## Exercise brief:
Each line of the entries below that includes "list" belongs in your answer.

## Records for the task:
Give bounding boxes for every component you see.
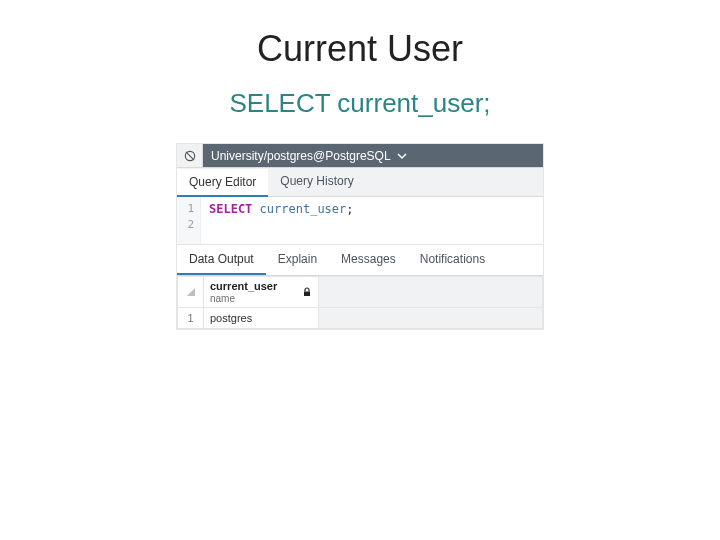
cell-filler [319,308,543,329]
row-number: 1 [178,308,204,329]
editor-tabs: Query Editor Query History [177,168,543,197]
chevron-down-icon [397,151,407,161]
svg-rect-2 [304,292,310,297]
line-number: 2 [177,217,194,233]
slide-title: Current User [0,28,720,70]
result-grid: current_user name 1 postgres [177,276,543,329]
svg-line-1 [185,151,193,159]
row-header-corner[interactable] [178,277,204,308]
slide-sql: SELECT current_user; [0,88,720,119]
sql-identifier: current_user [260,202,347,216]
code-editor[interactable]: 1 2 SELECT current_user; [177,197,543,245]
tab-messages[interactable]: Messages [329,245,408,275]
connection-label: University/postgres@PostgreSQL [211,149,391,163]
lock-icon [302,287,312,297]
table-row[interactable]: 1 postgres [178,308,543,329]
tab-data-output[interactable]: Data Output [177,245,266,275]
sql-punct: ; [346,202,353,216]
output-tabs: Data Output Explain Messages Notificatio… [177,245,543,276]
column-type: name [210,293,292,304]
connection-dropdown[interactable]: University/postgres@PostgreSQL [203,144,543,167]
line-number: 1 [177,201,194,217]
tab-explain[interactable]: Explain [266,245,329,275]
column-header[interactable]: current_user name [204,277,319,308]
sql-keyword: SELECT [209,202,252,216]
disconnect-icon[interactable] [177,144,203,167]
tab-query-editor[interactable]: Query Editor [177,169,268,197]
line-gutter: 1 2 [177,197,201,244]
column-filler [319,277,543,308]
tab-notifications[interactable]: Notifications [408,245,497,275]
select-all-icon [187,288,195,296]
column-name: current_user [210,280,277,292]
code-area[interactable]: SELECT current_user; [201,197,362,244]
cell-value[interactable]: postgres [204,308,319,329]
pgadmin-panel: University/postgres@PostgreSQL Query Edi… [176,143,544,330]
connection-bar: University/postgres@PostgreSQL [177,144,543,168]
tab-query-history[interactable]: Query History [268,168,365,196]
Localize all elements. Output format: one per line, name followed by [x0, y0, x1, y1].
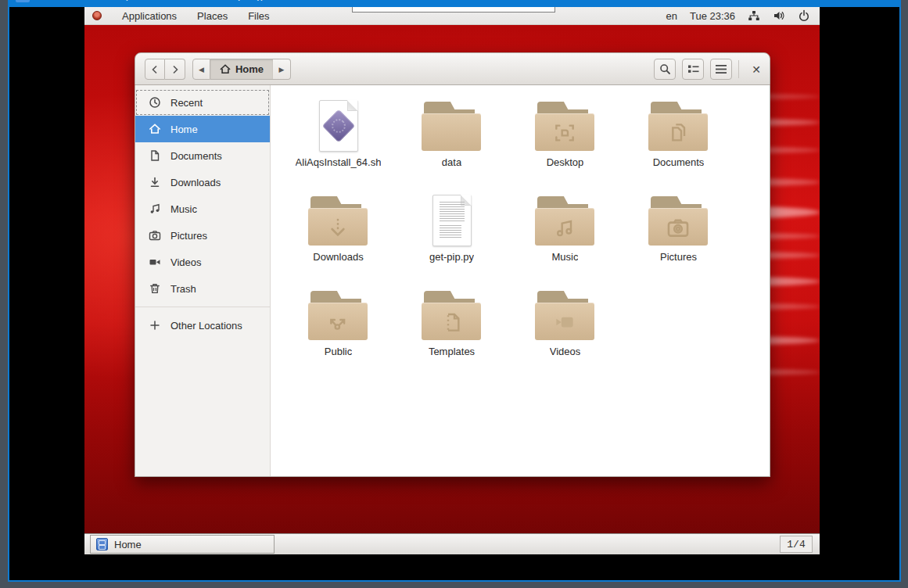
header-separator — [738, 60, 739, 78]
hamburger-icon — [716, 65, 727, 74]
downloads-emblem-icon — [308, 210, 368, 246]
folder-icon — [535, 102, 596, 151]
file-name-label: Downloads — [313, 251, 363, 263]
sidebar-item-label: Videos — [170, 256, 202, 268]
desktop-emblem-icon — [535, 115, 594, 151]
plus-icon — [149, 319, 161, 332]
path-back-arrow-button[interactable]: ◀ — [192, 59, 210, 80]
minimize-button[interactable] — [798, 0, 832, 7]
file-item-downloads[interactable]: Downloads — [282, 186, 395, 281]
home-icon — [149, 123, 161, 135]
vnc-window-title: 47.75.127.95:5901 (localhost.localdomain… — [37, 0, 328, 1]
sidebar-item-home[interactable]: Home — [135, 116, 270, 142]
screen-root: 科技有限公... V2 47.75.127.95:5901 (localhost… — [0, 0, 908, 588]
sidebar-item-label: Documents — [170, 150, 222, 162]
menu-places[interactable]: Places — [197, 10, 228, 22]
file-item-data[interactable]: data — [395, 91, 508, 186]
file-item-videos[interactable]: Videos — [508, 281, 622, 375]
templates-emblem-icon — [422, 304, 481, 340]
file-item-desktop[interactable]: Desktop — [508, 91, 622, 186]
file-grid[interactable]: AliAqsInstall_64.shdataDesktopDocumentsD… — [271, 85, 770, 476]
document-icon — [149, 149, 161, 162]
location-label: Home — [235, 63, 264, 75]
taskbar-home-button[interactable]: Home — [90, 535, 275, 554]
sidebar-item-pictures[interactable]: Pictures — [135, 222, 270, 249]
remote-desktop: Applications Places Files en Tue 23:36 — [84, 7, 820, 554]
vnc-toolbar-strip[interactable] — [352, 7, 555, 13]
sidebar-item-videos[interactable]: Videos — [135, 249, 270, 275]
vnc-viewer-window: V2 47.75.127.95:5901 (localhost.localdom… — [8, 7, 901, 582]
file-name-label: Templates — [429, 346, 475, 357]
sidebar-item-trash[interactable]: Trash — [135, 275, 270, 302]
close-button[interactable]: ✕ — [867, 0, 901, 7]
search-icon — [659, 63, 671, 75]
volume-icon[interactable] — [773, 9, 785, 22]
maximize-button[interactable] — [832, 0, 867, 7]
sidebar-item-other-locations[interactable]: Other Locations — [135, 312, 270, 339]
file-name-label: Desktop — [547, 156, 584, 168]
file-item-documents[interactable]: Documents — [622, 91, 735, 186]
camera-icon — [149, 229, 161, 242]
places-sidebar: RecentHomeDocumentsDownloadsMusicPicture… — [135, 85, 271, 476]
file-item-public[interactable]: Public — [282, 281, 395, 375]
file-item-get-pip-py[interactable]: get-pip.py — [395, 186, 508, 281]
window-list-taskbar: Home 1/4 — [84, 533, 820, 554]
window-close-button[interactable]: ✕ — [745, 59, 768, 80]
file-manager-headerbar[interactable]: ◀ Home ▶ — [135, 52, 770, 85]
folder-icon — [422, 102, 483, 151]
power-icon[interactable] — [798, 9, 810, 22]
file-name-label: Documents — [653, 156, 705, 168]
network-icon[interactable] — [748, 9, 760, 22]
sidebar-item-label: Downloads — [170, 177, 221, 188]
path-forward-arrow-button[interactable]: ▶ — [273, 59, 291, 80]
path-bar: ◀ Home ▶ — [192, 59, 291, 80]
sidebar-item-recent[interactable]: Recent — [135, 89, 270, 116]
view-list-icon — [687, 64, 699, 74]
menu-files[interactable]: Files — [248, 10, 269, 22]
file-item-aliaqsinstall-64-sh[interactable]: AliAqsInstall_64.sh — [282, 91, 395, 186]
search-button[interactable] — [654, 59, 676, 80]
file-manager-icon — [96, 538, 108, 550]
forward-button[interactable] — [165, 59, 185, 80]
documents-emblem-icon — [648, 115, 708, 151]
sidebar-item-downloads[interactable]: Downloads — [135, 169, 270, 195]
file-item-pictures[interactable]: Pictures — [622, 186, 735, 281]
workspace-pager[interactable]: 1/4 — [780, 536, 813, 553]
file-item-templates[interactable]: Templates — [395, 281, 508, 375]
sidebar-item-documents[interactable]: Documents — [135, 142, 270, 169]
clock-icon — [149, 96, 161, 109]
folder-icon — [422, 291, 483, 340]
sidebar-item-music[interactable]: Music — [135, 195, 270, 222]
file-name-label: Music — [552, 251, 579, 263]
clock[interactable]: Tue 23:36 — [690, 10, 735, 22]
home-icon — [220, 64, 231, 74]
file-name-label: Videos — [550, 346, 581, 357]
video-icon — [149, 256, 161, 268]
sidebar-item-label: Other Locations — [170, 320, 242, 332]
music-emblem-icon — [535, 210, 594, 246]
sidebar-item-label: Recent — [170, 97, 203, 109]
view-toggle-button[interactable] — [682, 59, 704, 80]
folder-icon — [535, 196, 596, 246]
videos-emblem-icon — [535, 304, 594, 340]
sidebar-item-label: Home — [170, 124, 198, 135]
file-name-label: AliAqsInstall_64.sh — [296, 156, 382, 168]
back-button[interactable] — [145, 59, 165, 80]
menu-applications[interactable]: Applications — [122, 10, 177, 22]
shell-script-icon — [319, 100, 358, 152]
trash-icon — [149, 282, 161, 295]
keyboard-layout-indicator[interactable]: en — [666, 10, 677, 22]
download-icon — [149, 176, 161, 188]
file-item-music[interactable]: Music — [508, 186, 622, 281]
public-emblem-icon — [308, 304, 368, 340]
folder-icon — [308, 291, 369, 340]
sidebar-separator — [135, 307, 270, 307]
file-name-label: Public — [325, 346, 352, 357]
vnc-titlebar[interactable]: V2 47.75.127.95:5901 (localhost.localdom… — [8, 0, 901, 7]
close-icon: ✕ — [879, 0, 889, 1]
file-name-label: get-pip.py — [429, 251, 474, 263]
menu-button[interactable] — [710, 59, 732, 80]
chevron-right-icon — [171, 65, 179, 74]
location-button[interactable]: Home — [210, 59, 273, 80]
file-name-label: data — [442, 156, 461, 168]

## Answer area:
window-list-taskbar: Home 1/4 — [84, 533, 820, 554]
view-list-icon — [687, 64, 699, 74]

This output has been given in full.